Mathematical Memories

I Was a Victim of New Math

Efrique has two posts up that I’m certain are a tour de force of mathematics. I deduce they are not because I understand the math, but because I know that Efrique is a genius and his logic in other areas has never failed me.

I don’t understand the math because of this:

Back when I was in school, I sailed through English and foundered on mathematics. My brain looks at numbers, screams, and flees. I blame the way math is taught.

I struggled with basic math for many years, until I hit a point in early middle school when things went “click.” My sails filled with a good wind. I skimmed the waves of numbers. Each new concept slotted perfectly into place: we were plotting a good course, and there seemed nothing ahead but open ocean and the shores of Calculus sometime after a pleasant journey.

As soon as I reached 5 knots, my teachers, in their infinite wisdom, decided I could skip the rest of the basics and move right on to pre-algebra. For some children, this might have been a good move. They’re the ones who “get it” intuitively. For me, it was a disaster. It was like telling a sailor that since he’s so good at navigating by sight, he’s ready to strike out across the open ocean.

And then, there was the Book.

I can’t really describe my pre-algebra book. I remember very little of it. I just remember the look on my father’s face when, disappointed by his daughter’s inability to understand the simplest algebraic concepts, he sat down one night and lectured.
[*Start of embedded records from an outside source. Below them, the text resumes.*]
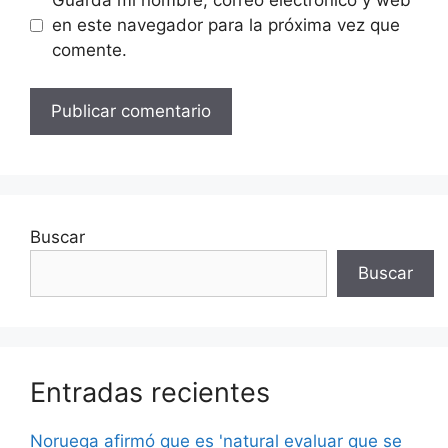
en este navegador para la próxima vez que
comente.
Buscar
Buscar
Entradas recientes
Noruega afirmó que es 'natural evaluar que se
Couldn’t understand why I didn’t understand, why I was failing, math is the easiest thing in the world, it’s simple and obvious and –

-then he opened the book, looked at a problem, and stopped mid-rant.

And stared.

His forehead creased. A little thunderhead formed above his eyebrows. He turned red. He opened his mouth, closed it, looked at a few more problems, and looked at me in utter disgust as I quailed.

“No wonder you don’t understand math,” he snapped. “What is this shit?”

We then spent a delightful hour wherein he ripped the book a new one, while I watched his wrath in awe. He hated that book with a passion.

I never did recover momentum. The wind had been sucked from my sails, the hull staved in, and not even my father could right the ship. Part of that was because he worked 16-hour days and just didn’t have the necessary time. Part of it was because we couldn’t find any sane math books. And the rest was because I’d already taken a berth on another ship, and was starting to chart a literary course.

I would have focused all of my energy and attention on comprehending math, however, if I’d known that as an SF author, I’d someday need the bloody stuff for incidental details like planetary mass and gravitational force, orbits, and a billion other things that go into making a story universe work. I can’t do even the simplest calculations.

One day, I keep telling myself, I’ll take the time to rebuild the ship. I’ll start with regular math and follow every iteration until I finally reach the promised land of calculus. Only, there’s never time. And that impoverishes me. There’s a whole world described in math that I’ll never see and only vaguely comprehend.

When it comes for the math underlying my books, I’ll just have to fake it.

Good thing I can cuss like a sailor, then, eh?